CNHI State Reporter
Cumbersome legal definitions of child abuse can stymie doctors, nurses and caseworkers who might believe a child is in danger, according to advocates lobbying for changes to the state’s child welfare system.
Key bills to toughen penalties for child abuse and failure to report it could be on the governor’s desk before the end of the month. Those include a signature piece of legislation that advocates say will change the way child abuse is defined.
The key change involves essentially rewriting the law so almost anything that would be considered simple assault can now be described as child abuse. Under existing law, a doctor is often asked to determine if the child suffered “severe pain” as a result of the abuse, said Cathleen Palm, who leads the Protect Our Children Committee, an advocacy group that has been fighting for revamped child protection laws.
The state House has already approved the bill that would reform the definition of child abuse. A final Senate vote could take place next week.
The unwieldy definition can cripple abuse investigations before they begin as caseworkers and others in the child protection system are stymied, Palm said.
“(Child protection workers) are trained to screen based on what the law says,” Palm said.
The chilling effect is felt across the child protection system.
It matters to the nurse who calls to report that a child is covered in bruises only to see nothing happen, Palm said. It matters to the dispatcher who takes the call and determines that the injuries described by the nurse probably don’t meet the state standard for abuse, so the case is put on a backburner, Palm said.
It matters to doctors who treat children with suspicious injuries only to struggle to guess if the child suffered the type of “severe pain” required to call the acts abuse, she said. And, most of all, it matters to the children who listen to a caseworker tell their abusers the victims’ injuries don’t count as child abuse, Palm said.
Fifteen of the 31 families in which children died as a result of abuse in Pennsylvania in 2012 had been visited by child protective services in the 16 months before the victims were killed, according to Department of Public Welfare data.

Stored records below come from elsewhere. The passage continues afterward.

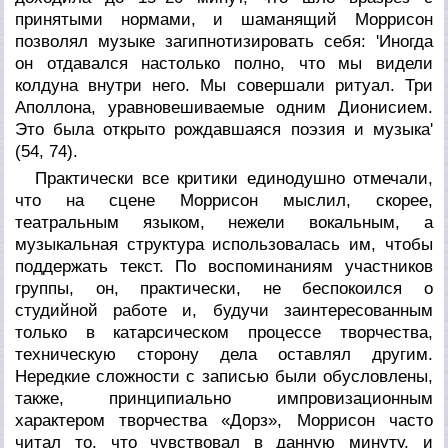
принятыми нормами, и шаманящий Моррисон
позволял музыке загипнотизировать себя: 'Иногда
он отдавался настолько полно, что мы видели
колдуна внутри него. Мы совершали ритуал. Три
Аполлона, уравновешиваемые одним Дионисием.
Это была открыто рождавшаяся поэзия и музыка'
(54, 74).
Практически все критики единодушно отмечали,
что на сцене Моррисон мыслил, скорее,
театральным языком, нежели вокальным, а
музыкальная структура использовалась им, чтобы
поддержать текст. По воспоминаниям участников
группы, он, практически, не беспокоился о
студийной работе и, будучи заинтересованным
только в катарсическом процессе творчества,
техническую сторону дела оставлял другим.
Нередкие сложности с записью были обусловлены,
также, принципиально импровизационным
характером творчества «Дорз», Моррисон часто
читал то, что чувствовал в данную минуту, и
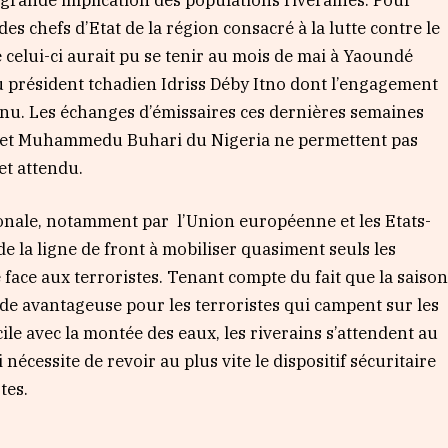
des chefs d’Etat de la région consacré à la lutte contre le
e celui-ci aurait pu se tenir au mois de mai à Yaoundé
du président tchadien Idriss Déby Itno dont l’engagement
onnu. Les échanges d’émissaires ces dernières semaines
n et Muhammedu Buhari du Nigeria ne permettent pas
et attendu.
onale, notamment par l’Union européenne et les Etats-
de la ligne de front à mobiliser quasiment seuls les
face aux terroristes. Tenant compte du fait que la saiso
e avantageuse pour les terroristes qui campent sur les
cile avec la montée des eaux, les riverains s’attendent au
 nécessite de revoir au plus vite le dispositif sécuritaire
tes.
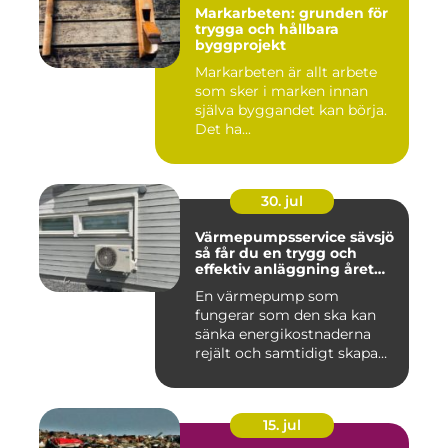
Markarbeten: grunden för
trygga och hållbara
byggprojekt
Markarbeten är allt arbete
som sker i marken innan
själva byggandet kan börja.
Det ha...
30. jul
Värmepumpsservice sävsjö
så får du en trygg och
effektiv anläggning året
runt
En värmepump som
fungerar som den ska kan
sänka energikostnaderna
rejält och samtidigt skapa
ett beh...
15. jul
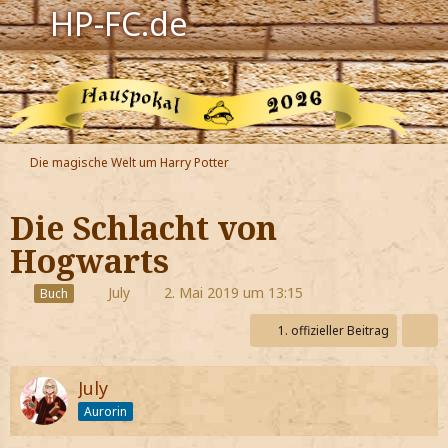
HP-FC.de
Navigation
Harry Potter
Der HP-FC
Die magische Welt um Harry Potter
Hogwarts
Die Schlacht von
Zauberwelt
Hogwarts
Willkommen
July
2. Mai 2019 um 13:15
Buch
1. offizieller Beitrag
Jetzt Fanclub-Mitglied werden!
July
Aurorin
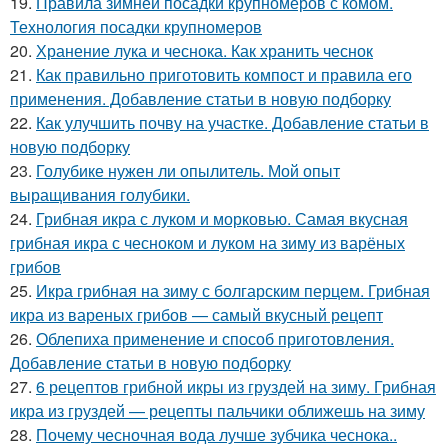
19.
Правила зимней посадки крупномеров с комом.
Технология посадки крупномеров
20.
Хранение лука и чеснока. Как хранить чеснок
21.
Как правильно приготовить компост и правила его
применения. Добавление статьи в новую подборку
22.
Как улучшить почву на участке. Добавление статьи в
новую подборку
23.
Голубике нужен ли опылитель. Мой опыт
выращивания голубики.
24.
Грибная икра с луком и морковью. Самая вкусная
грибная икра с чесноком и луком на зиму из варёных
грибов
25.
Икра грибная на зиму с болгарским перцем. Грибная
икра из вареных грибов — самый вкусный рецепт
26.
Облепиха применение и способ приготовления.
Добавление статьи в новую подборку
27.
6 рецептов грибной икры из груздей на зиму. Грибная
икра из груздей — рецепты пальчики оближешь на зиму
28.
Почему чесночная вода лучше зубчика чеснока..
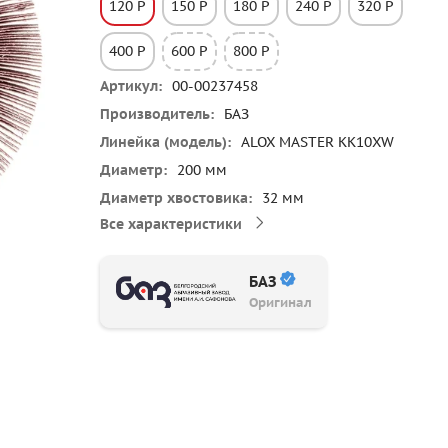
120 P
150 P
180 P
240 P
320 P
400 P
600 P
800 P
Артикул
00-00237458
Производитель
БАЗ
Линейка (модель)
ALOX MASTER KK10XW
Диаметр
200 мм
Диаметр хвостовика
32 мм
Все характеристики
БАЗ
Оригинал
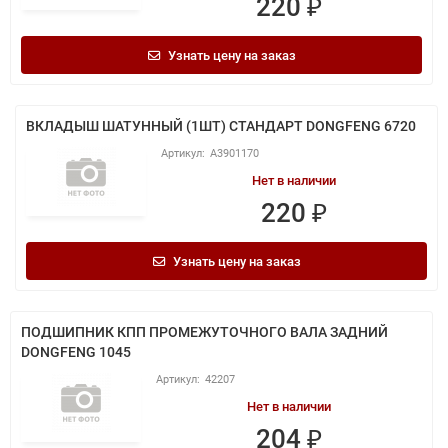
220 ₽
Узнать цену на заказ
ВКЛАДЫШ ШАТУННЫЙ (1ШТ) СТАНДАРТ DONGFENG 6720
A3901170
Нет в наличии
220 ₽
Узнать цену на заказ
ПОДШИПНИК КПП ПРОМЕЖУТОЧНОГО ВАЛА ЗАДНИЙ
DONGFENG 1045
42207
Нет в наличии
204 ₽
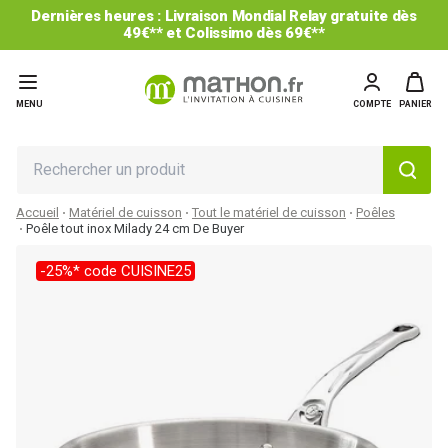
Dernières heures : Livraison Mondial Relay gratuite dès
49€** et Colissimo dès 69€**
MENU
COMPTE
PANIER
Accueil
Matériel de cuisson
Tout le matériel de cuisson
Poêles
Poêle tout inox Milady 24 cm De Buyer
-25%* code CUISINE25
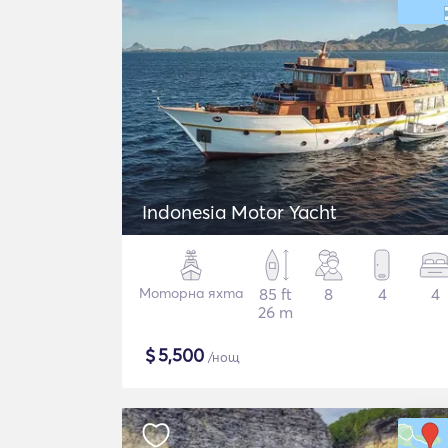
Indonesia Motor Yacht
Моторна яхта
85 ft
8
4
4
26 m
$
5,500
/нощ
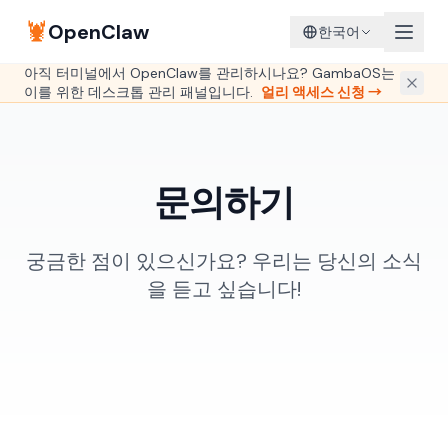
🦞
OpenClaw
한국어
아직 터미널에서 OpenClaw를 관리하시나요? GambaOS는
이를 위한 데스크톱 관리 패널입니다.
얼리 액세스 신청 →
문의하기
궁금한 점이 있으신가요? 우리는 당신의 소식
을 듣고 싶습니다!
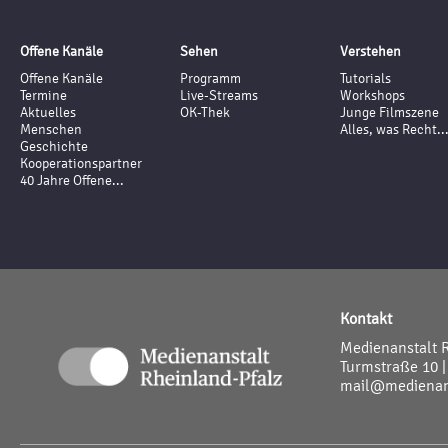
Offene Kanäle
Sehen
Verstehen
Offene Kanäle
Programm
Tutorials
Termine
Live-Streams
Workshops
Aktuelles
OK-Thek
Junge Filmszene
Menschen
Alles, was Recht..
Geschichte
Kooperationspartner
40 Jahre Offene...
Kontakt
Medienanstalt 
Turmstraße 10 |
mail@medienans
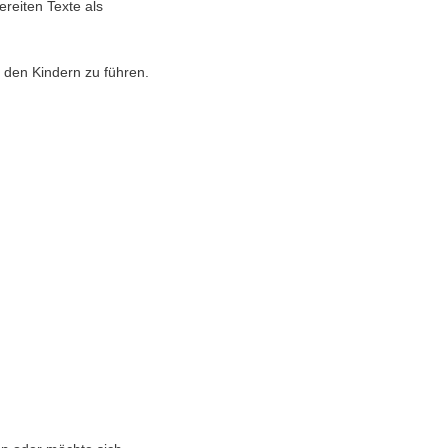
reiten Texte als
t den Kindern zu führen.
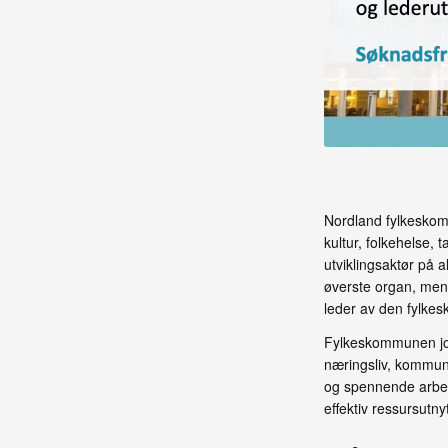
Nordland fylkeskom
kultur, folkehelse, 
utviklingsaktør på 
øverste organ, mens 
leder av den fylke
Fylkeskommunen job
næringsliv, kommun
og spennende arbeid
effektiv ressursutny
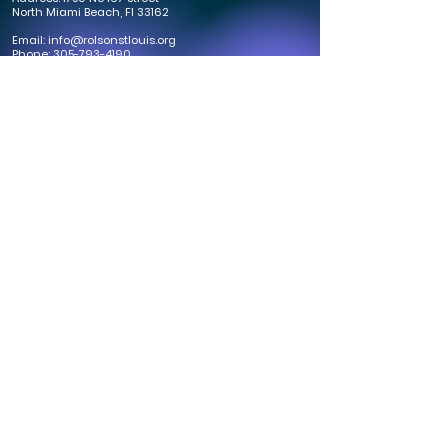
North Miami Beach, Fl 33162
Email:
info@rolsonstlouis.org
Phone:
305-793-4190
Follow Us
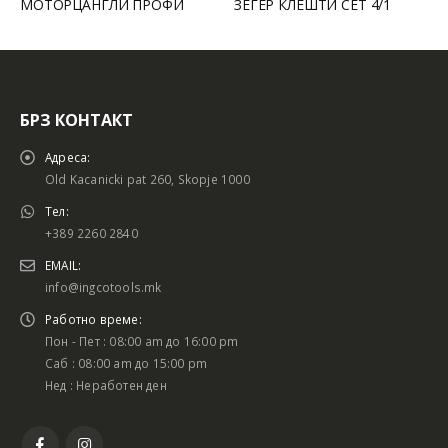
РЦАНГЛИ ПРОФИ
ЗЕГЕР КЛЕШТИ СЕТ 4/1
ЧЕКАН ГУ
БРЗ КОНТАКТ
Адреса:
Old Kacanicki pat 260, Skopje 1000
Тел:
+389 2260 2840
EMAIL:
info@ingcotools.mk
Работно време:
Пон - Пет : 08:00 am до 16:00 pm
Саб : 08:00 am до 15:00 pm
Нед : Неработен ден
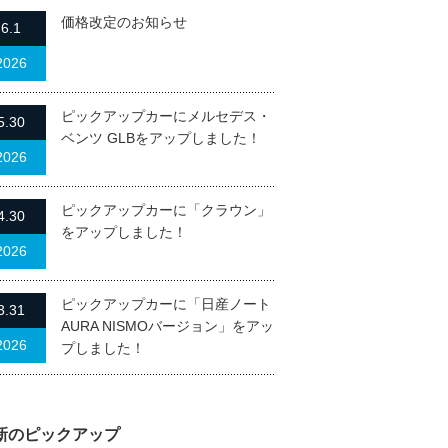
価格改定のお知らせ
6.1
2026
ピックアップカーにメルセデス・
5.30
ベンツ GLBをアップしました！
2026
ピックアップカーに「クラウン」
4.30
をアップしました！
2026
ピックアップカーに「日産ノート
3.31
AURA NISMOバージョン」をアッ
2026
プしました！
新のピックアップ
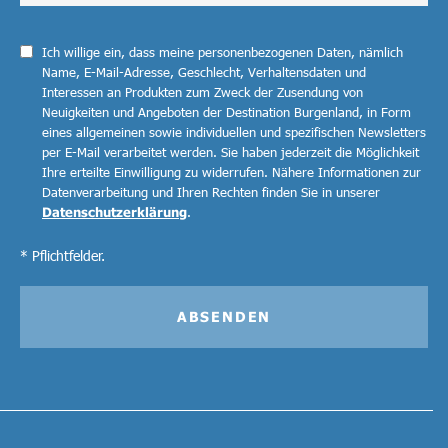
Ich willige ein, dass meine personenbezogenen Daten, nämlich
Name, E-Mail-Adresse, Geschlecht, Verhaltensdaten und
Interessen an Produkten zum Zweck der Zusendung von
Neuigkeiten und Angeboten der Destination Burgenland, in Form
eines allgemeinen sowie individuellen und spezifischen Newsletters
per E-Mail verarbeitet werden. Sie haben jederzeit die Möglichkeit
Ihre erteilte Einwilligung zu widerrufen. Nähere Informationen zur
Datenverarbeitung und Ihren Rechten finden Sie in unserer
Datenschutzerklärung
.
* Pflichtfelder.
ABSENDEN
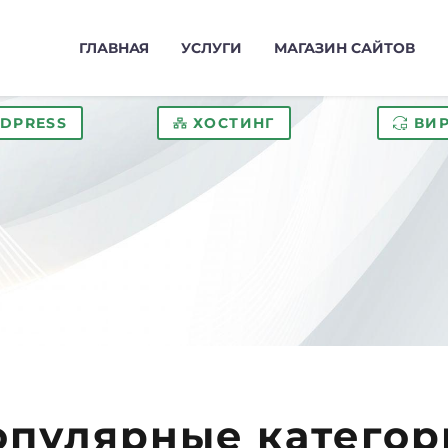
ГЛАВНАЯ
УСЛУГИ
МАГАЗИН САЙТОВ
DPRESS
ХОСТИНГ
ВИ
опулярные категор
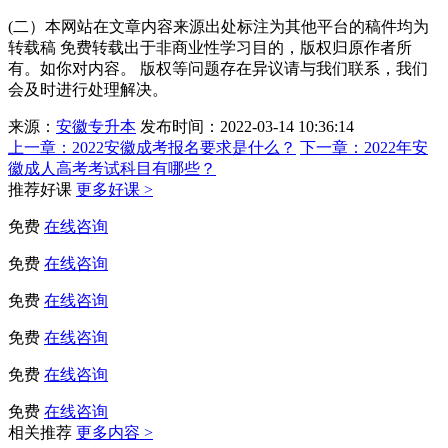
(二）本网站在文章内容来源出处标注为其他平台的稿件均为
转载稿 免费转载出于非商业性学习目的，版权归原作者所
有。如你对内容。 版权等问题存在异议请与我们联系，我们
会及时进行处理解决。
来源：
安徽专升本
发布时间：2022-03-14 10:36:14
上一章：
2022安徽成考报名要求是什么？
下一章：
2022年安
徽成人高考考试科目有哪些？
推荐好课
更多好课 >
免费
在线咨询
免费
在线咨询
免费
在线咨询
免费
在线咨询
免费
在线咨询
免费
在线咨询
相关推荐
更多内容 >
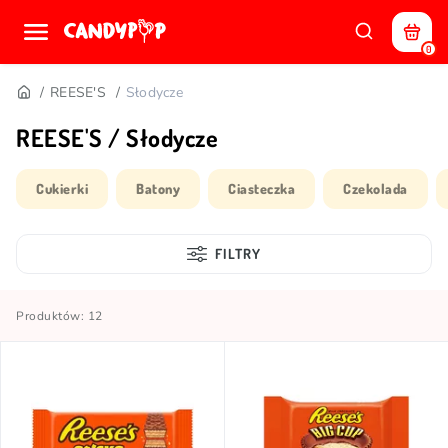
0
REESE'S
Słodycze
REESE'S / Słodycze
Cukierki
Batony
Ciasteczka
Czekolada
FILTRY
Produktów: 12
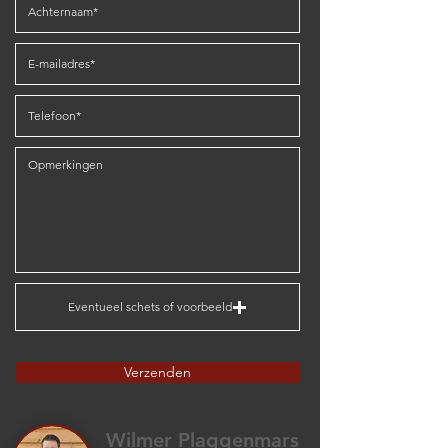
Eventueel schets of voorbeeld
Verzenden
Wilmer Plaggenmars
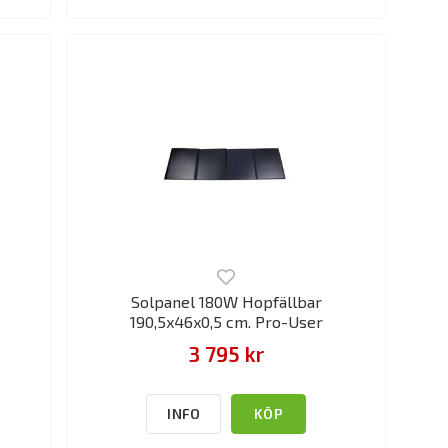
Solpanel 180W Hopfällbar
190,5x46x0,5 cm. Pro-User
3 795 kr
INFO
KÖP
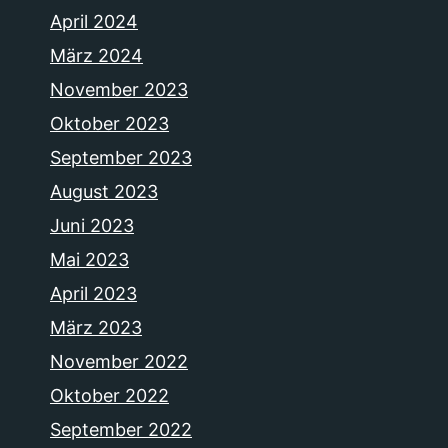
April 2024
März 2024
November 2023
Oktober 2023
September 2023
August 2023
Juni 2023
Mai 2023
April 2023
März 2023
November 2022
Oktober 2022
September 2022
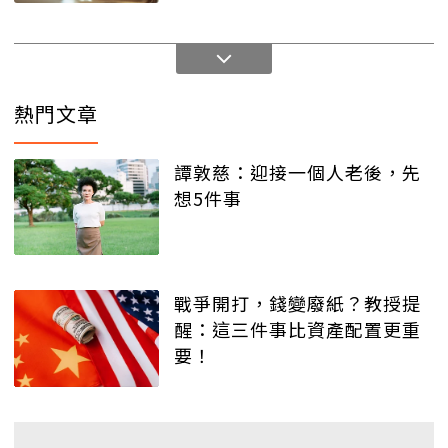
熱門文章
譚敦慈：迎接一個人老後，先
想5件事
戰爭開打，錢變廢紙？教授提
醒：這三件事比資產配置更重
要！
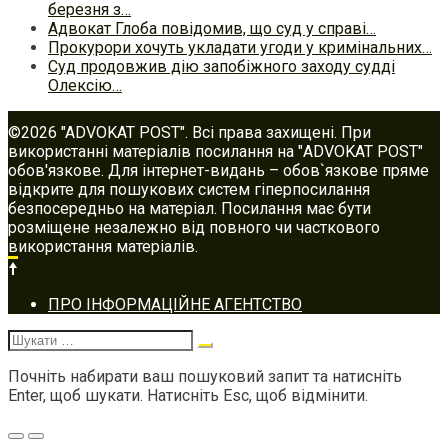
березня з…
Адвокат Глоба повідомив, що суд у справі…
Прокурори хочуть укладати угоди у кримінальних…
Суд продовжив дію запобіжного заходу судді
Олексію…
©2026 "ADVOKAT POST". Всі права захищені. При
використанні матеріалів посилання на "ADVOKAT POST"
обов'язкове. Для інтернет-видань – обов`язкове пряме
відкрите для пошукових систем гіперпосилання
безпосередньо на матеріал. Посилання має бути
розміщене незалежно від повного чи часткового
використання матеріалів.
Footer
ПРО ІНФОРМАЦІЙНЕ АГЕНТСТВО
navigation
Шукати:
Почніть набирати ваш пошуковий запит та натисніть
Enter, щоб шукати. Натисніть Esc, щоб відмінити.
Меню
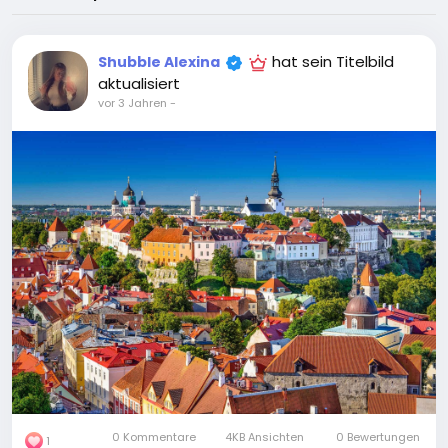
hat sein Titelbild
Shubble Alexina
aktualisiert
vor 3 Jahren
-
0 Kommentare
4KB Ansichten
0 Bewertungen
1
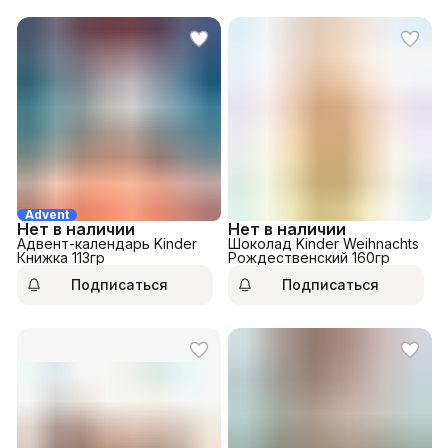
Advent
Нет в наличии
Нет в наличии
Адвент-календарь Kinder
Шоколад Kinder Weihnachts
Книжка 113гр
Рождественский 160гр
Подписаться
Подписаться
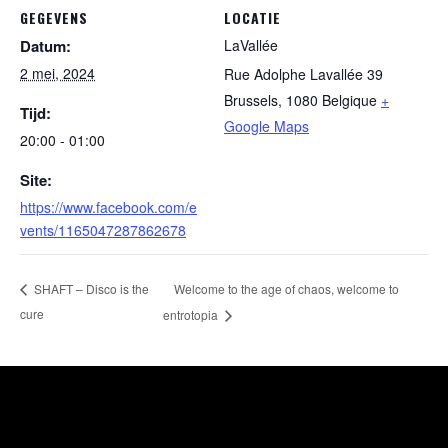
GEGEVENS
LOCATIE
Datum:
LaVallée
2 mei, 2024
Rue Adolphe Lavallée 39
Brussels
,
1080
Belgique
+
Tijd:
Google Maps
20:00 - 01:00
Site:
https://www.facebook.com/e
vents/1165047287862678
Welcome to the age of chaos, welcome to
SHAFT – Disco is the
cure
entrotopia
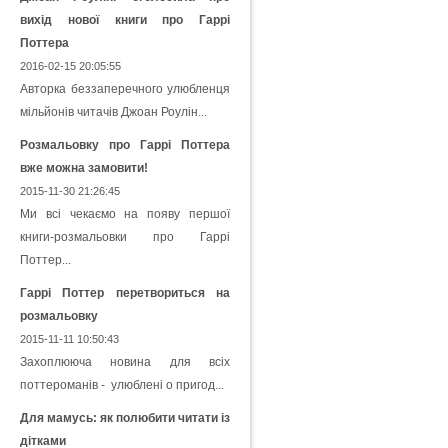
вихід нової книги про Гаррі
Поттера
2016-02-15 20:05:55
Авторка беззаперечного улюбленця
мільйонів читачів Джоан Роулін...
Розмальовку про Гаррі Поттера
вже можна замовити!
2015-11-30 21:26:45
Ми всі чекаємо на появу першої
книги-розмальовки про Гаррі
Поттер...
Гаррі Поттер перетвориться на
розмальовку
2015-11-11 10:50:43
Захоплююча новина для всіх
поттероманів - улюблені о пригод...
Для мамусь: як полюбити читати із
дітками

“This isn’t about jacking our numbers up,” Palm said. “We are concerned because kids are not being provided pathways to services or investigations.”
Coming up with a workable new definition has not been easy. Early on, Bucks County District Attorney David Heckler, who chaired the state’s task force on child protection, worried that lawmakers would hedge on toughening the abuse language out of concerns about interfering with the right of parents to discipline their children. Those concerns were resolved, but physicians say there are other problems in some of the legislation.
The state is not eliminating the right of parents to claim that abuse is the result of religious beliefs, said Dr. Pat Bruno, a Northumberland County physician who specializes in recognizing and treating child abuse.
Just as badly, shaking a toddler would remain legal, Bruno said.
“First of all, the statement about ‘forcefully shaking a child if the child is under one year of age’ should be changed to ‘forcefully shaking an infant or a child.’ ” Bruno said. “There is no reason to ever shake an infant or a child. Indeed, there have been many reported cases of shaking causing the same damage to a child greater than one year of age as it does to a child less than one year of age.”
The move to revamp the definition of child abuse is one of 10 bills moving in the Senate. Others stiffen penalties for abuse or failing to report abuse and aim to improve communications between law enforcement and child protective services.
Advocates fret that those efforts may translate into a flood of reports of child abuse that only strain already overworked and burned out caseworkers.
Greater public awareness about child abuse has already translated into a dramatic increase in reports of suspected abuse, according to Department of Public Welfare data. The state’s ChildLine hotline received 26,664 reports of suspected abuse in 2012, a 9 percent increase over 2011.
Just 13 percent of reported child abuse cases in Pennsylvania, 3,565, were substantiated by caseworkers. It’s difficult to compare one state to another because not all states use the same terms. But in Nevada, for comparison, 26 percent of child abuse reports were substantiated by authorities, according to the Annie E. Casey Foundation.
“I know the Children and Youth caseworkers we deal with are going 120 percent,” said Paula Eppley-Newman, executive director of Beginnings Inc., a nonprofit focused on early childhood development in Johnstown. Beginnings just received $120,000 from the state to offer in-home parenting classes to families in a bid to prevent child abuse. The organization also runs the court-appointed special advocate program in Cambria County, which provides independent representatives to look exclusively after the interests of children in custody or similar family law disputes.
Palm said caseworkers and advocates are concerned about the effects of a new definition of abuse, coupled with more aggressive penalties for those who neglect to report it.
“Getting the laws passed is going to be the easy part,” Palm said. “We are nervous. That’s one of things we’re going to have to be attentive about.”